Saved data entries
↓

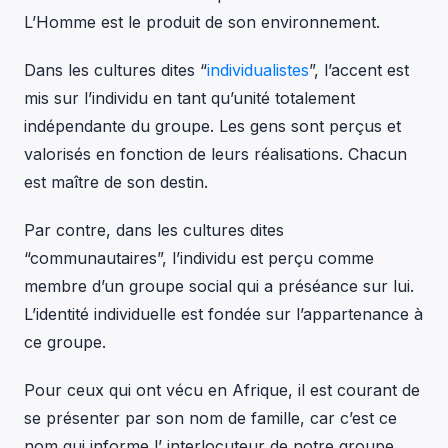
L’Homme est le produit de son environnement.
Dans les cultures dites “
individualistes
”, l’accent est
mis sur l’individu en tant qu’unité totalement
indépendante du groupe. Les gens sont perçus et
valorisés en fonction de leurs réalisations. Chacun
est maître de son destin.
Par contre, dans les cultures dites
“communautaires”, l’individu est perçu comme
membre d’un groupe social qui a préséance sur lui.
L’identité individuelle est fondée sur l’appartenance à
ce groupe.
Pour ceux qui ont vécu en Afrique, il est courant de
se présenter par son nom de famille, car c’est ce
nom qui informe l’ interlocuteur de notre groupe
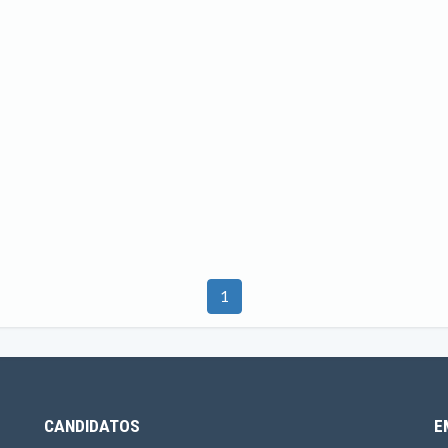
1
CANDIDATOS
E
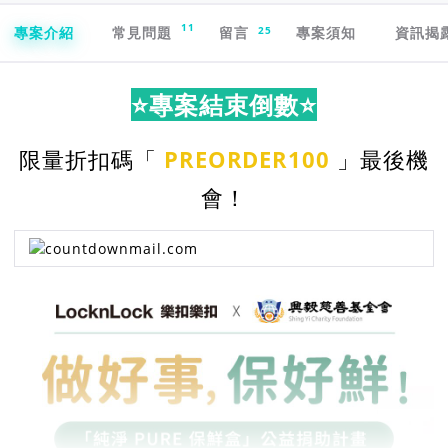
專案導航欄
11
25
專案介紹
常見問題
留言
專案須知
資訊揭
⭐專案結束倒數⭐
限量折扣碼「
PREORDER100
」最後機
會！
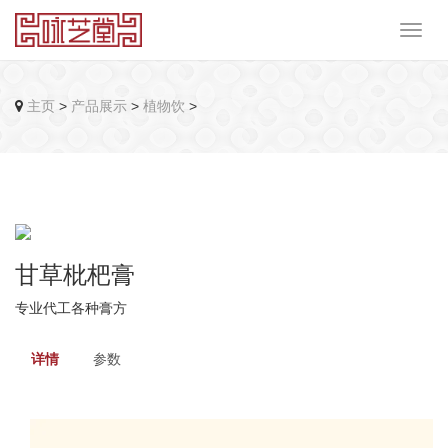
主页
>
产品展示
>
植物饮
>
甘草枇杷膏
专业代工各种膏方
详情
参数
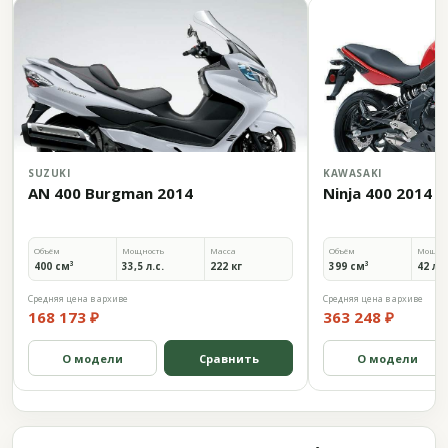
SUZUKI
KAWASAKI
AN 400 Burgman 2014
Ninja 400 2014
Объём
Мощность
Масса
Объём
Мощно
400 см³
33,5 л.с.
222 кг
399 см³
42 л.с
Средняя цена в архиве
Средняя цена в архиве
168 173 ₽
363 248 ₽
О модели
Сравнить
О модели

↑

*INSTRUCTIONS TO FOLLOW:* Each line of the entries above that has the word "cultures" is to be copied.

*COMPLETED EXERCISE:*
Dans les cultures dites “
Par contre, dans les cultures dites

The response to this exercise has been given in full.